Coil's difficulty was appropriate for the community, which is why Alex Savage such a bonehead fucking retarded design decision. FFXIV is not a hardcore raiding game, all the hardcore raiders play WoW. The fact that the vast majority of hardcore raiders have had to congregate on one server (Gilgamesh) just to find each other should be proof enough that the hardcore raiding community is tiny in this game.

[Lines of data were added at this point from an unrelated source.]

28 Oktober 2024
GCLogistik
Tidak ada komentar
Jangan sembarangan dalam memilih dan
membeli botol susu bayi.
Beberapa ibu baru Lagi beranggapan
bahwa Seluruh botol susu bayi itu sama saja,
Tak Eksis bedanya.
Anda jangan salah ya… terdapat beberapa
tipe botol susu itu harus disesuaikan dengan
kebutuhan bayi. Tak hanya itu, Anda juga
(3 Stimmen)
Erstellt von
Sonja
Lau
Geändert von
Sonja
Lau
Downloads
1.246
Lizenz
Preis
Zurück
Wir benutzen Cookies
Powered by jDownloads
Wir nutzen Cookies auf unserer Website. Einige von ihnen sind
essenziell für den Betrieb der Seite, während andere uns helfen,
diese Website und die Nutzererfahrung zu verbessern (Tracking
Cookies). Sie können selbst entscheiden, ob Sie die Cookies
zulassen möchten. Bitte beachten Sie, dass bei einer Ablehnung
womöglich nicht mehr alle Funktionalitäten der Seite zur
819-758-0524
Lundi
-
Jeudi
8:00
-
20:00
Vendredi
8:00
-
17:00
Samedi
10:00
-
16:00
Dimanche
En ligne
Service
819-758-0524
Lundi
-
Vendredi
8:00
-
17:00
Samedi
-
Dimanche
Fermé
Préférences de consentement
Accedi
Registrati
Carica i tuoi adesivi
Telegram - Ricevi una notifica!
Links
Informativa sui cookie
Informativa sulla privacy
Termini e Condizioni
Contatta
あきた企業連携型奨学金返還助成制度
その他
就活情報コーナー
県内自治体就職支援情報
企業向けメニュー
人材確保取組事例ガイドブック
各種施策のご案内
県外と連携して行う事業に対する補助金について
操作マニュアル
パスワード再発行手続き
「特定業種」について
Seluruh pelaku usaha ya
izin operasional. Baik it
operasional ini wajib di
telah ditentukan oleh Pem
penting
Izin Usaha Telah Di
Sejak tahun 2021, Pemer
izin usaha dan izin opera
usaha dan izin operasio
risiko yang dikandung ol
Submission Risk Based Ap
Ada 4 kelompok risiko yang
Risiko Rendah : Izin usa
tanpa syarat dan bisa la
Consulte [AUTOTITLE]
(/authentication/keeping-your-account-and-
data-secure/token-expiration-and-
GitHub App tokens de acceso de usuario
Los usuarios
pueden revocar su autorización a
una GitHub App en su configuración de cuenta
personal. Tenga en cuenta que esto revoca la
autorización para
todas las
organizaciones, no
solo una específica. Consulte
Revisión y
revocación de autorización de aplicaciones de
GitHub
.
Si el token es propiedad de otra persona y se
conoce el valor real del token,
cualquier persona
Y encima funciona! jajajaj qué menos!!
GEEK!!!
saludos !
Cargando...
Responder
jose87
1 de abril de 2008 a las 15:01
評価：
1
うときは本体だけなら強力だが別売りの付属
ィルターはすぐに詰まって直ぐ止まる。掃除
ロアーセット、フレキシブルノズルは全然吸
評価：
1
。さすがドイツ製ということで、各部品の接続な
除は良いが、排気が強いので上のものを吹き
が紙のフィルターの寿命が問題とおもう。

Of course one big problem in FFXIV is carried over from FFXI. Yoshi and his team live in a bubble where only the JP community is ever considered. There was this one time where Yoshi was at some convention in the US and he sat down to play a Ninja character and he was like "Why is it laggy like this?" only to be told "Oh, that's normal." Like he had no fucking idea that mudras had lag, because he and his team only ever played on the JP test and live servers. So maybe they thought Coil was too easy because 10% of JPs had cleared it before expac, more than double the number of NA/EU players.

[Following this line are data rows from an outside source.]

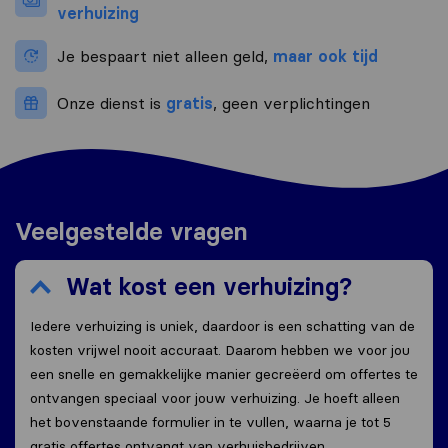
verhuizing
Je bespaart niet alleen geld,
maar ook tijd
Onze dienst is
gratis
, geen verplichtingen
Veelgestelde vragen
Wat kost een verhuizing?
Iedere verhuizing is uniek, daardoor is een schatting van de
kosten vrijwel nooit accuraat. Daarom hebben we voor jou
een snelle en gemakkelijke manier gecreëerd om offertes te
ontvangen speciaal voor jouw verhuizing. Je hoeft alleen
het bovenstaande formulier in te vullen, waarna je tot 5
gratis offertes ontvangt van verhuisbedrijven.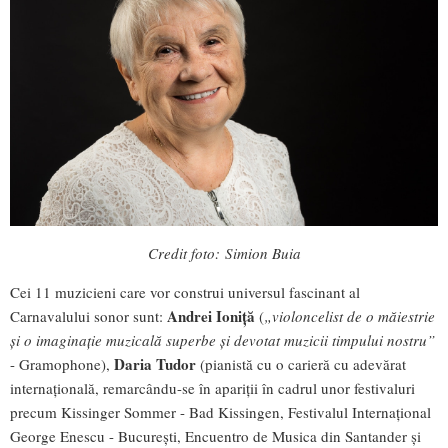
Credit foto: Simion Buia
Cei 11 muzicieni care vor construi universul fascinant al
Andrei Ioniță
Carnavalului sonor sunt:
(
„violoncelist de o măiestrie
și o imaginație muzicală superbe și devotat muzicii timpului nostru”
Daria Tudor
- Gramophone),
(pianistă cu o carieră cu adevărat
internațională, remarcându-se în apariții în cadrul unor festivaluri
precum Kissinger Sommer - Bad Kissingen, Festivalul Internațional
George Enescu - București, Encuentro de Musica din Santander și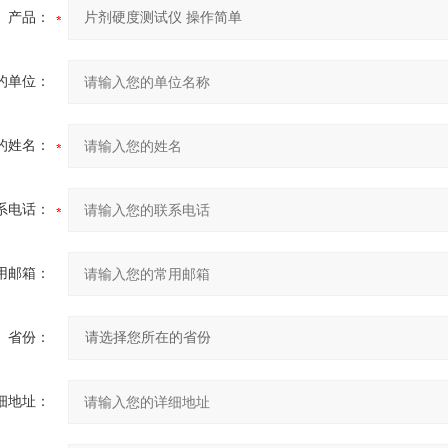
产品：
的单位：
的姓名：
系电话：
用邮箱：
省份：
细地址：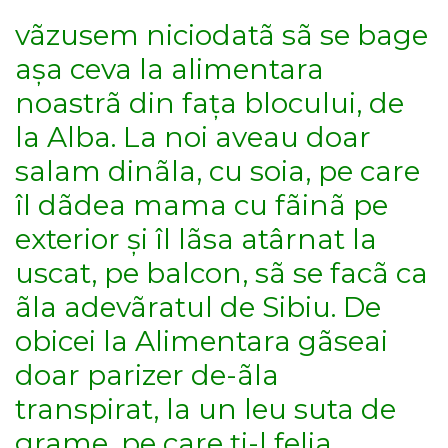
vãzusem niciodatã sã se bage
așa ceva la alimentara
noastrã din fața blocului, de
la Alba. La noi aveau doar
salam dinãla, cu soia, pe care
îl dãdea mama cu fãinã pe
exterior și îl lãsa atârnat la
uscat, pe balcon, sã se facã ca
ãla adevãratul de Sibiu. De
obicei la Alimentara gãseai
doar parizer de-ãla
transpirat, la un leu suta de
grame, pe care ți-l felia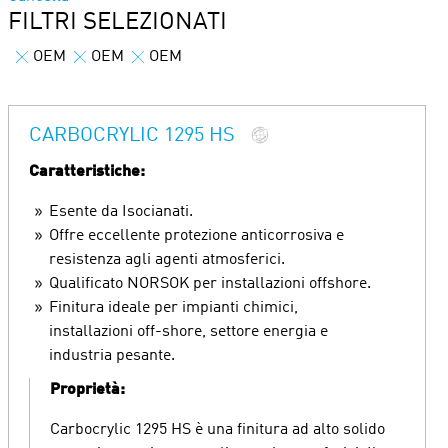
FILTRI SELEZIONATI
OEM
OEM
OEM
CARBOCRYLIC 1295 HS
Caratteristiche:
Esente da Isocianati.
Offre eccellente protezione anticorrosiva e
resistenza agli agenti atmosferici.
Qualificato NORSOK per installazioni offshore.
Finitura ideale per impianti chimici,
installazioni off-shore, settore energia e
industria pesante.
Proprietà:
Carbocrylic 1295 HS è una finitura ad alto solido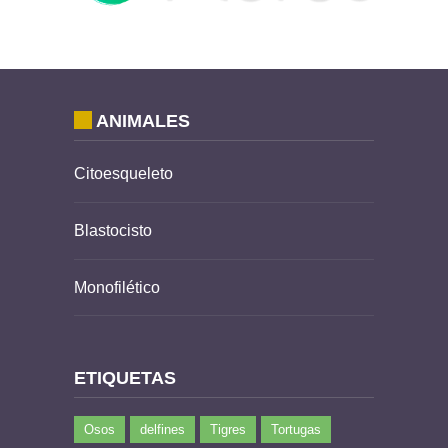
ANIMALES
Citoesqueleto
Blastocisto
Monofilético
ETIQUETAS
Osos
delfines
Tigres
Tortugas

Was going to post a pretty long response to some stuff an hour or so ago, but decided maybe I didn't need to. One of the points was how I love single player RPGs so much for those times I screw up mechanics but still somehow manage to pull off the win on a first play through. Most single player games do not require a high degree of skill/execution/strategy to win the battle on a first play through, and you can get by with a messy, impromptu plan of action to try to salvage things. FF XIV's raids do not allow for this until you are overgeared. During progression, rarely, if ever, can you overcome a decent mistake. That sucks so much of the fun out of the fight for me. And yes, with a fight that's 10+ minutes long, that sucks. I can deal with that on a smaller scale (see hard platformers, character action games) where the restart penalty doesn't suck because the thing you're trying to overcome only lasts a few mins long at most. The requirement that a single mistake can ruin the run/fight only applies to harder difficulty settings or self-imposed challenges, which is what you do AFTER you know a fight very well and have been clearing it a lot. MMO raid design is like the complete opposite of this, especially in FF XIV, because it has to for the sake of keeping people playing...er paying longer. It's probably the single thing I hate the most about MMO raiding. Compound this with the fact 7 other people can make mistakes (ie it's not just you), and yea...it's frustrating. Which is why I've stuck to single player games for most of my life and have hated any type of co-op ever conceived.
The cycle of the MMO raider more or less goes:
-----> START PLAYING GAME
(1) OMG this is fun we're doing all this shit together WOOOOO
(2) Damn, I've been at this awhile and my only reward is more of the same
(3) I like doing this because I'm friends with these people and we've been together forever
(4) This isn't as much fun as it used to be, but I gotta stick with my friends
(5) I'm bored of this shit, I've been doing it for months/years
(6) Goddammit I don't want to quit, I don't want to leave my friends behind
(7) Fuck this shit
----> QUIT GAME OR GO CASUAL
There's a reason why most WoW raiders will raid for some time, possibly years. Then one day they stop and never raid again. Some quit the game forever. Others return just for big patches to see the story. The entire MMO raiding cycle is based on new raiders joining the game and raiding when old raiders quit. When the total number of raiders in the world is exhausted, you see what's happening with WoW where subs peaked at WotLK and have been spiraling downwards since, only to spike for a month when an expac is released. More people are quitting raiding than starting raiding, and all the other players just resub for the expac, look around and see the story, and go back into hibernation.
Squenix has managed to compress the 10-year long WoW cycle of growth, peak, and decline into just 2 years by releasing such a disappointing expac in HW. Good job there I guess, but this is one case where you don't want to be better than Blizzard.